YOUR OBJECTIVE: Read through the material below and find each line that has the word "качества"; copy it.

"""

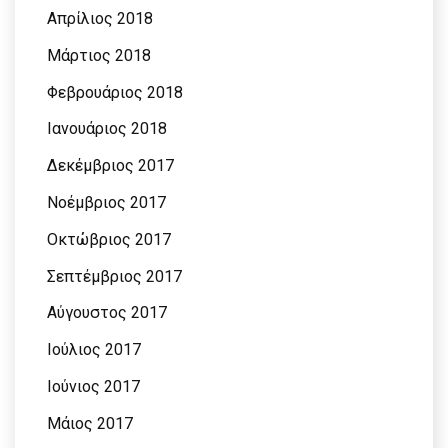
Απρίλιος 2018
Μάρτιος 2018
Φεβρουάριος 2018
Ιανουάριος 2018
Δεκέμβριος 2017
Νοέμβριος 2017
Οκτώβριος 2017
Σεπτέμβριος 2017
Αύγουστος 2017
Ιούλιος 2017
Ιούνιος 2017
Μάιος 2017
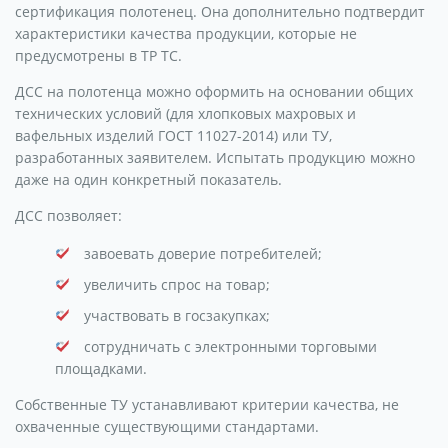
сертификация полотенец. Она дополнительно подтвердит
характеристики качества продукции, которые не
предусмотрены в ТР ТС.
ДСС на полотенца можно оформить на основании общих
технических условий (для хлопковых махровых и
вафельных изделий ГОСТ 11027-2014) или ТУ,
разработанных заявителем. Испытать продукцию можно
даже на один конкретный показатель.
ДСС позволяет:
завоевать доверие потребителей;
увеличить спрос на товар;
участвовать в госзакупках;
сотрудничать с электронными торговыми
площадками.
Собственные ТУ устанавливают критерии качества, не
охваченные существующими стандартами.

"""
"""

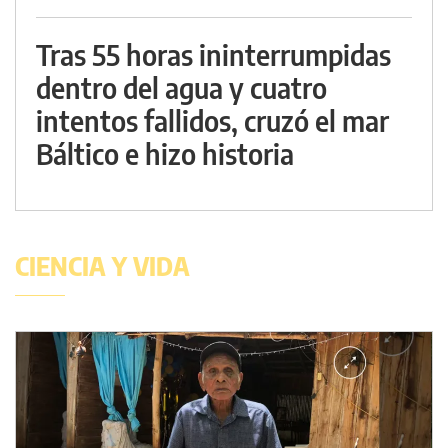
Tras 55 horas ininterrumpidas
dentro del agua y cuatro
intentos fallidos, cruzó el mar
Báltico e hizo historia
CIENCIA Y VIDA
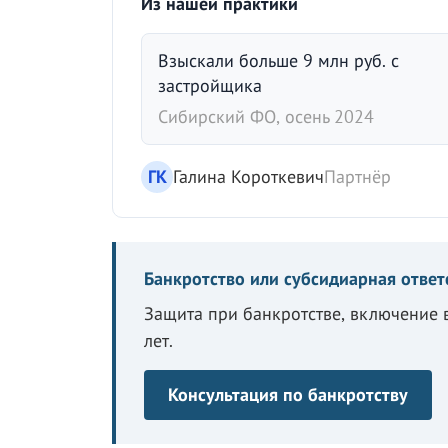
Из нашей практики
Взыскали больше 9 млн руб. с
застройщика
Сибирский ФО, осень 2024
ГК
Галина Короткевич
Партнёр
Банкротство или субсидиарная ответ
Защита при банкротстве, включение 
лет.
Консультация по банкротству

"""
"""

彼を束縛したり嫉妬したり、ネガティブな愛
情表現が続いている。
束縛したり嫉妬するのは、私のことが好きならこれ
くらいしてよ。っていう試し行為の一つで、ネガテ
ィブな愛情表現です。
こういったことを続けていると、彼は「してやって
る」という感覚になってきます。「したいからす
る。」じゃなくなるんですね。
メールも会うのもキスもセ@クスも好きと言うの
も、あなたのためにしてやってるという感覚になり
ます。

"""

WRITTEN REPLY:
характеристики качества продукции, которые не
Собственные ТУ устанавливают критерии качества, не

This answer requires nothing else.